Moving to a new school is always tough, especially when it looks like it might be haunted. The first day starts out badly for twelve-year-old Hopper, as she encounters a creepy janitor and a bunch of bullies. Eventually, along with her new friend Eni, Hopper gets wrapped up in the mystery of the school, which involves four-eyed birds and a leaf-blowing robot turtle. This graphic novel from the “Secret Coders” series is an engaging story and, using relatable examples, is a great introduction to binary code. Students who are intimidated by computers and coding will not have trouble digging into this story. Several times throughout the book, the reader is even invited to actively work on cracking the codes. Each of these challenges teaches a useful lesson. Even the chapter numbers are in binary code, using the birds’ eyes! There are also personal mysteries in Hopper’s life to solve, such as her family’s issues involving her father. The artwork is expressive and comical. There is plenty of humor overall, and the story is entertaining enough that readers will not realize they are also learning at the same time. There is potential for wide audience appeal to both boys and girls, and the ending will leave the reader wanting more.

Reviewer: Lisa Czirr

I Wish You More

by Amy Krouse Rosenthal

Illustrated by Tom Lichtenheld

Simple and sweet, this collection of wishes for a young listener is perfect for sharing in an adult’s lap or poring over with a friend. The anonymous narrator, “I,” can be anyone; the situations pictured will remind a child of moments experienced, like watching a caterpillar creep slowly along, tasting a snowflake, or standing under an umbrella in pouring rain. The wishes are short, but full of wordplay and contrasts, and Lichtenheld’s imaginative multi-media illustrations expand on each with an unexpected twist that will bring a smile of recognition. Lichtenheld’s use of colors is fresh, though he excels at using blues, from a snowflake-filled sky to a dark blue night scene with a child reading by flashlight under a sheet. The final, expansive wish is for warmth, love, security, “and more.” An excellent model for beginning writers, the collaboration could lead to an illustrated classroom book of wishes, an exploration of one’s own desires, or a tender gift for someone special. Readers and teachers who want to see more from Rosenthal and Lichtenheld should try the team’s Duck! Rabbit! (Chronicle, 2009), Rosenthal’s Spoon (Disney/Hyperion, 2009), or Lichtenheld’s illustrations for Stick and Stone (HMH, 2015).

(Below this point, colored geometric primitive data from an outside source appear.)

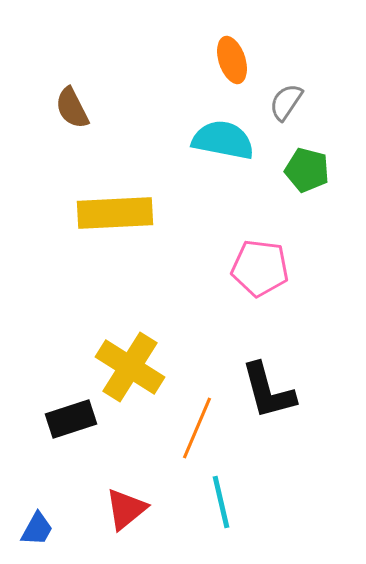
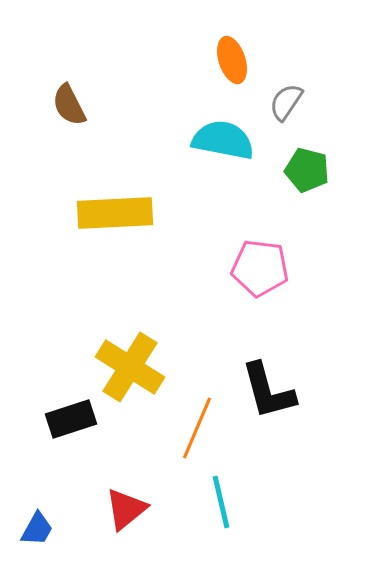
brown semicircle: moved 3 px left, 3 px up
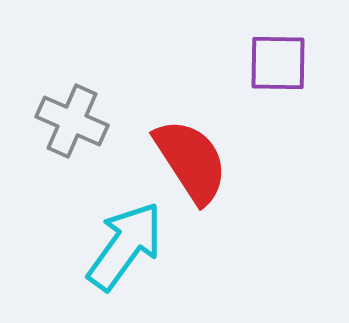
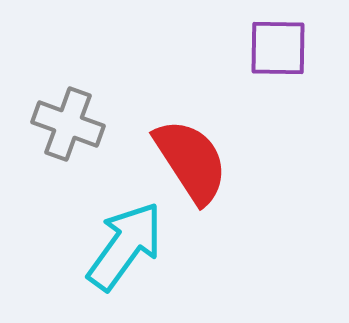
purple square: moved 15 px up
gray cross: moved 4 px left, 3 px down; rotated 4 degrees counterclockwise
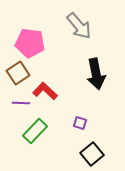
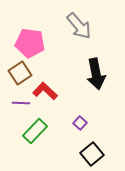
brown square: moved 2 px right
purple square: rotated 24 degrees clockwise
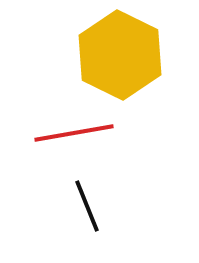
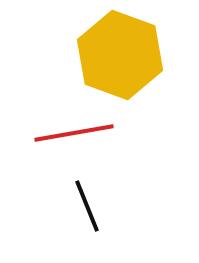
yellow hexagon: rotated 6 degrees counterclockwise
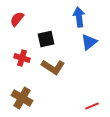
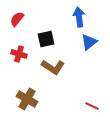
red cross: moved 3 px left, 4 px up
brown cross: moved 5 px right, 1 px down
red line: rotated 48 degrees clockwise
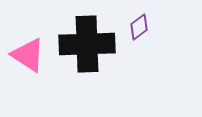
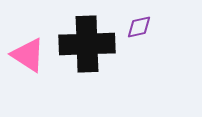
purple diamond: rotated 24 degrees clockwise
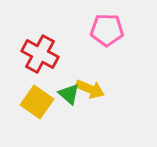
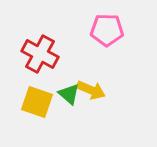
yellow arrow: moved 1 px right, 1 px down
yellow square: rotated 16 degrees counterclockwise
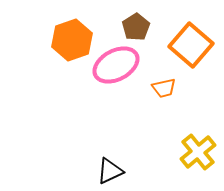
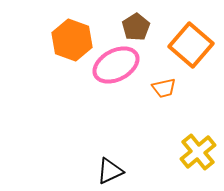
orange hexagon: rotated 21 degrees counterclockwise
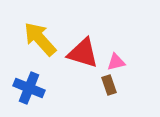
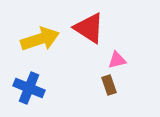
yellow arrow: rotated 114 degrees clockwise
red triangle: moved 6 px right, 25 px up; rotated 16 degrees clockwise
pink triangle: moved 1 px right, 2 px up
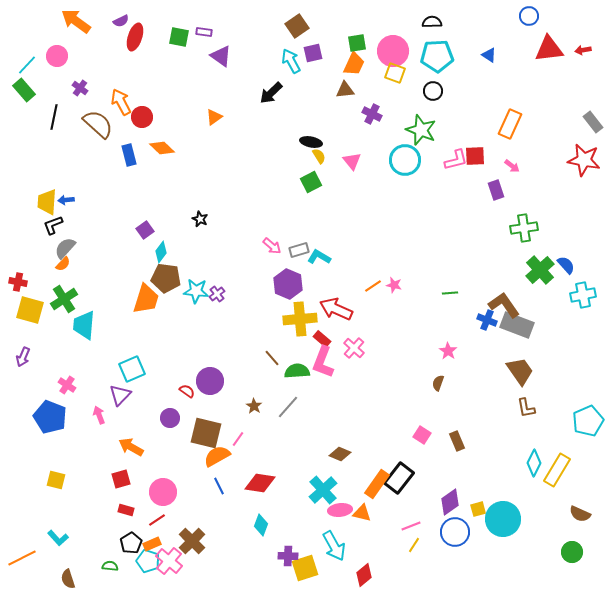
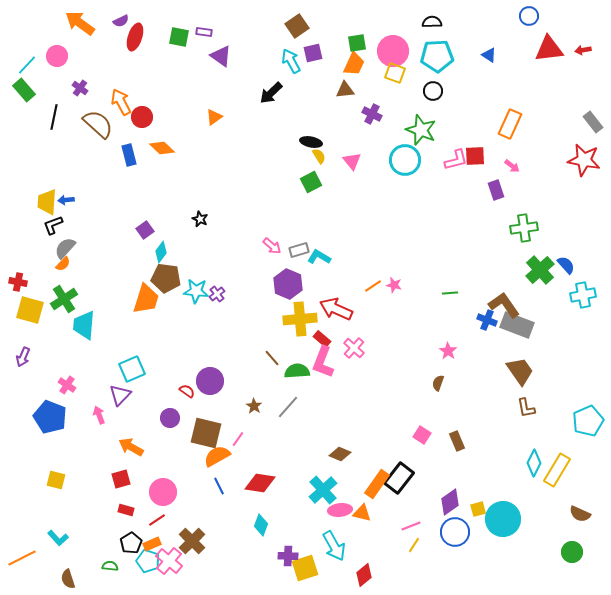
orange arrow at (76, 21): moved 4 px right, 2 px down
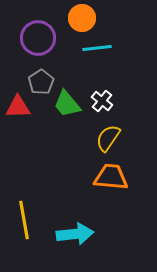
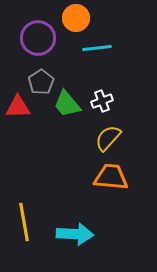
orange circle: moved 6 px left
white cross: rotated 30 degrees clockwise
yellow semicircle: rotated 8 degrees clockwise
yellow line: moved 2 px down
cyan arrow: rotated 9 degrees clockwise
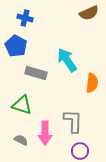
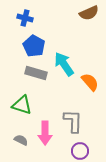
blue pentagon: moved 18 px right
cyan arrow: moved 3 px left, 4 px down
orange semicircle: moved 2 px left, 1 px up; rotated 48 degrees counterclockwise
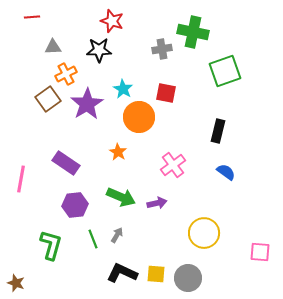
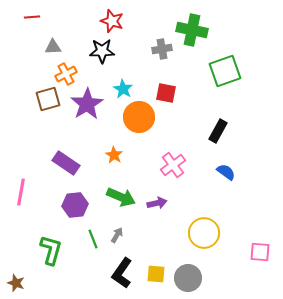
green cross: moved 1 px left, 2 px up
black star: moved 3 px right, 1 px down
brown square: rotated 20 degrees clockwise
black rectangle: rotated 15 degrees clockwise
orange star: moved 4 px left, 3 px down
pink line: moved 13 px down
green L-shape: moved 5 px down
black L-shape: rotated 80 degrees counterclockwise
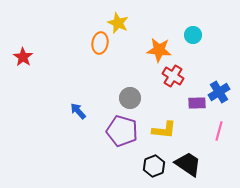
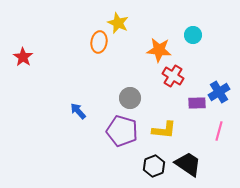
orange ellipse: moved 1 px left, 1 px up
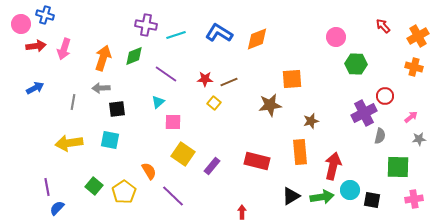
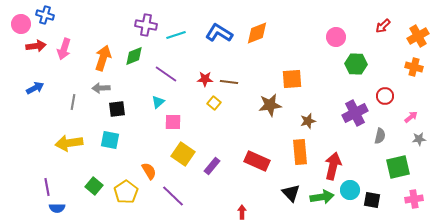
red arrow at (383, 26): rotated 91 degrees counterclockwise
orange diamond at (257, 39): moved 6 px up
brown line at (229, 82): rotated 30 degrees clockwise
purple cross at (364, 113): moved 9 px left
brown star at (311, 121): moved 3 px left
red rectangle at (257, 161): rotated 10 degrees clockwise
green square at (398, 167): rotated 15 degrees counterclockwise
yellow pentagon at (124, 192): moved 2 px right
black triangle at (291, 196): moved 3 px up; rotated 42 degrees counterclockwise
blue semicircle at (57, 208): rotated 133 degrees counterclockwise
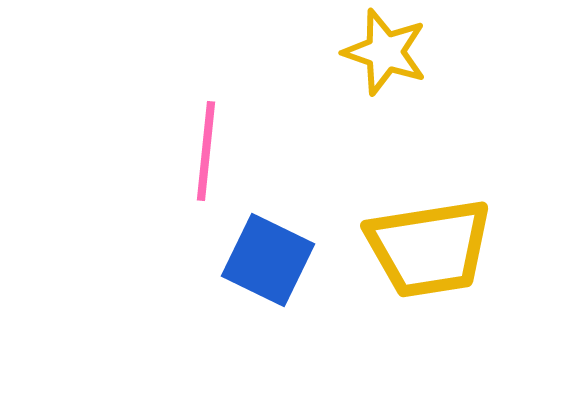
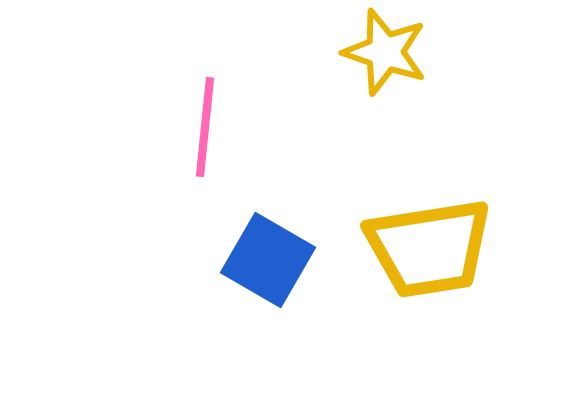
pink line: moved 1 px left, 24 px up
blue square: rotated 4 degrees clockwise
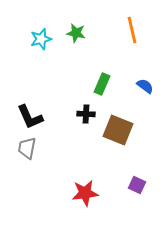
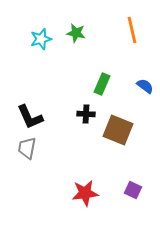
purple square: moved 4 px left, 5 px down
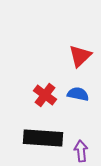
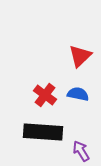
black rectangle: moved 6 px up
purple arrow: rotated 25 degrees counterclockwise
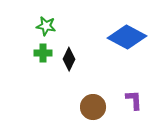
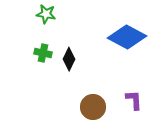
green star: moved 12 px up
green cross: rotated 12 degrees clockwise
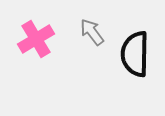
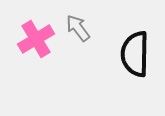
gray arrow: moved 14 px left, 4 px up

Reviewer: Barbara L. Talcroft

Mama Seeton’s Whistle

Jerry Spinelli

Illustrated by LeUyen Pham

The enduring bond between a mother and her four children is delightfully demonstrated through a simple act—the mother’s “simple, two-note whistle” to call her children home. Whether the children are young or grown, whether they are in their own backyard or scattered through the world, their mother’s whistle beckons them. Though plain and sparing, Spinelli’s words capture the affections of a close-knit family and the joys of its members through rituals of family dinners and homemade chocolate cake. They conjure a simpler time when children roamed and played at each other’s’ homes for all hours, and were only called away from friends at dinnertime by their parents. Based on Spinelli’s childhood neighbor, Mama Seeton’s character and life from a bygone era are captured perfectly by the charming illustrations, from Mama Seeton’s clothing and hair style to the cars, bicycles, and a neighbor’s black-and-white television. Rendered in ink and watercolor, the artwork effectively conveys the children’s escapades and their growth and development through the years. One scene beautifully portrays the passage of time by capturing the neighborhood during the four seasons across the page, while others show the children’s exploits through the town and then all over the world as adults. A ribbon of pink twirls through the air in the pages, showing the connection between mother and children. The words and gorgeous pictures complement each other flawlessly, sure to resonate with adult readers with its sense of nostalgia while giving its young readers a sense of comfort, safety, and love.